Ando muito fã da palavra, da habilidade de reconhecer e nomear esse mundo de emoções que a gente pode e, muito provavelmente, vai viver e foquei a conversa aí. Ao invés de jogar pra debaixo do tapete, fingir que não é nada ou, pior, dizer que não tem motivos pra sentir o que já se sente, melhor tirar o tapete da sala. “Pois bem, você tem medo, e eu também tenho um monte.
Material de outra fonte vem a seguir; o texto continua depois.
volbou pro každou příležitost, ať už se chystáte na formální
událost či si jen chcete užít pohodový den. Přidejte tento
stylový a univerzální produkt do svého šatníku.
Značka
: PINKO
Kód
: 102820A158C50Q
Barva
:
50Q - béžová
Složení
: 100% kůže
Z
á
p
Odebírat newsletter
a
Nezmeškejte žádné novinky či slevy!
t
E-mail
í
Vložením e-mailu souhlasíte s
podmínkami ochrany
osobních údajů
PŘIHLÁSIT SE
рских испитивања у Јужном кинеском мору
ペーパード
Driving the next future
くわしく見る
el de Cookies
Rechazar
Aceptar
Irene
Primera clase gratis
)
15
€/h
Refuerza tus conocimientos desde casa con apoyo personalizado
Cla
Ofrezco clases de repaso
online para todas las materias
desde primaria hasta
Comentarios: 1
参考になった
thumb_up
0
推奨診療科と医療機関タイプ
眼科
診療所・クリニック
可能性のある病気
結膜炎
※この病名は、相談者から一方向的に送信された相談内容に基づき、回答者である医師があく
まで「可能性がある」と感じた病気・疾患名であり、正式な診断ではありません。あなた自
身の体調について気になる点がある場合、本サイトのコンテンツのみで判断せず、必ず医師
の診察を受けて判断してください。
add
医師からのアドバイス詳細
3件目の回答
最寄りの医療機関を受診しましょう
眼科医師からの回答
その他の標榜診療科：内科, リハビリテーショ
Se eu for até a sala da vacina com você melhora um pouco?” Ele disse que sim, e na hora H olhei pra ele, deixei que chorasse e depois que passou pedi pra dizer pra mim, de novo, o que sentiu. “Medo”.
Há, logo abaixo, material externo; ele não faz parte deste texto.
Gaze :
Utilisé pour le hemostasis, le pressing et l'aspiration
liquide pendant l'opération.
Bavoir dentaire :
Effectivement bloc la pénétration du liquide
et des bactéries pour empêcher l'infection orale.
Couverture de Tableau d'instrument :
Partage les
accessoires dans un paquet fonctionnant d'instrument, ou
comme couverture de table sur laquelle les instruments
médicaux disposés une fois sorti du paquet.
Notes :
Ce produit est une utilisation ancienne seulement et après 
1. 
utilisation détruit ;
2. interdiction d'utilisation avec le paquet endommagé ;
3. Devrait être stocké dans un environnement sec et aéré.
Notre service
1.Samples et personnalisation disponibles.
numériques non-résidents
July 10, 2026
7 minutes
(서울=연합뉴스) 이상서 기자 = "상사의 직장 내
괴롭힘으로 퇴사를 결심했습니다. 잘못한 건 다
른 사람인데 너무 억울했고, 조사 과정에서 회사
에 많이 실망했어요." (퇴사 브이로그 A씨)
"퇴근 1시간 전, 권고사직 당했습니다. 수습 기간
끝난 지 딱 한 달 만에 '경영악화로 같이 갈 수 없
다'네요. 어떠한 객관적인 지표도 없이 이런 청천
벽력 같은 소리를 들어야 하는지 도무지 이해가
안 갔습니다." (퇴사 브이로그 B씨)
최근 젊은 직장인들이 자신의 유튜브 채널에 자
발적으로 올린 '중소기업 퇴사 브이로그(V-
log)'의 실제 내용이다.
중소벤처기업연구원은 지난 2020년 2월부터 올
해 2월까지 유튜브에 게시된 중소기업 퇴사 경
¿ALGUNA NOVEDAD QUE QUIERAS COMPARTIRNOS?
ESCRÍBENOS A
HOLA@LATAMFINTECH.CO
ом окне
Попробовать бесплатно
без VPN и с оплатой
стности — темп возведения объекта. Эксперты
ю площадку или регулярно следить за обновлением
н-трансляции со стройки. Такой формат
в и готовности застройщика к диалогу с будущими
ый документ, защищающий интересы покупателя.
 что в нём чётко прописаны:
Algumas semanas depois, “a coisa muito estranha” apareceu de novo, numa quinta ou sexta-feira, porque estava chegando o casamento da tia e ele tinha a incubência de ser pajem. De gravatinha borboleta e tudo. “O corpo da gente é estranho, mãe!”, foi o jeito que ele encontrou pra iniciar a conversa e dizer que, diante da programação atípica, sentia um nervoso na barriga e/ou na garganta, que não era enjoo, não era dor, era uma coisa assim, esquisita, que vinha de dentro, que… era medo. E tudo bem.. Ou, mais exatamente, era ansiedade, que às vezes anda coladinha com o medo. Expliquei que ele não era obrigado a ir, de jeito nenhum, mas que se ele quisesse vencer esse medo, ele podia entrar na igreja de mãos dadas com ele. “Diz pra ele ‘ó, medo, tô te vendo aí, mas eu vou, e vou levar você junto comigo’.” Ele sorriu, e eu deixei que escolhesse sozinho.
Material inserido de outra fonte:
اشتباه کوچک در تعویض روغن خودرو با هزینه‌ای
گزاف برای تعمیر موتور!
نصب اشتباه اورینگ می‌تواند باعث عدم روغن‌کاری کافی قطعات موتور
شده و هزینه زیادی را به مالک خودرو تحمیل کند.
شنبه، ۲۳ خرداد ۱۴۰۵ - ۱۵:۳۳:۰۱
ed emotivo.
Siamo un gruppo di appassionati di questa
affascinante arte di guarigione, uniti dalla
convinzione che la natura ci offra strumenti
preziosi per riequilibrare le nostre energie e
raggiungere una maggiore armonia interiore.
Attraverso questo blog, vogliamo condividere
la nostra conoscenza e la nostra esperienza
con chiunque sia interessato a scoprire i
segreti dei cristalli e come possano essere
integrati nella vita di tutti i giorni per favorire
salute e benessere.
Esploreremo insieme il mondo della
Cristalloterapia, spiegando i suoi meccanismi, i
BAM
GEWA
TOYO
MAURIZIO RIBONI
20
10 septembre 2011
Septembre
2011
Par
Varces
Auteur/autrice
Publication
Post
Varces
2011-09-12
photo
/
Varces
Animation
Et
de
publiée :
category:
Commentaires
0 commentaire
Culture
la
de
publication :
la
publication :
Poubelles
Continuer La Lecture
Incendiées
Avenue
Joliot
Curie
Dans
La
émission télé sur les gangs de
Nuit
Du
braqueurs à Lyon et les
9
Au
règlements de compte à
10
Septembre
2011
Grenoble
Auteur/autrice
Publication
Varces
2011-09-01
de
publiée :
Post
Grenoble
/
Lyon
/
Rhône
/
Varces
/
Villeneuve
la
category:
No sábado, depois que ele percorreu a igreja com um sorriso quase relaxado, depois que a gente tinha festejado o casamento, se emocionado e achado a vida linda demais, eu perguntei pelo medo, e ele disse que tinha feito como eu sugeri - levou o medo junto com ele. “Mas ele ainda tá aqui?” “Aqui? Não, mãe, sumiu.”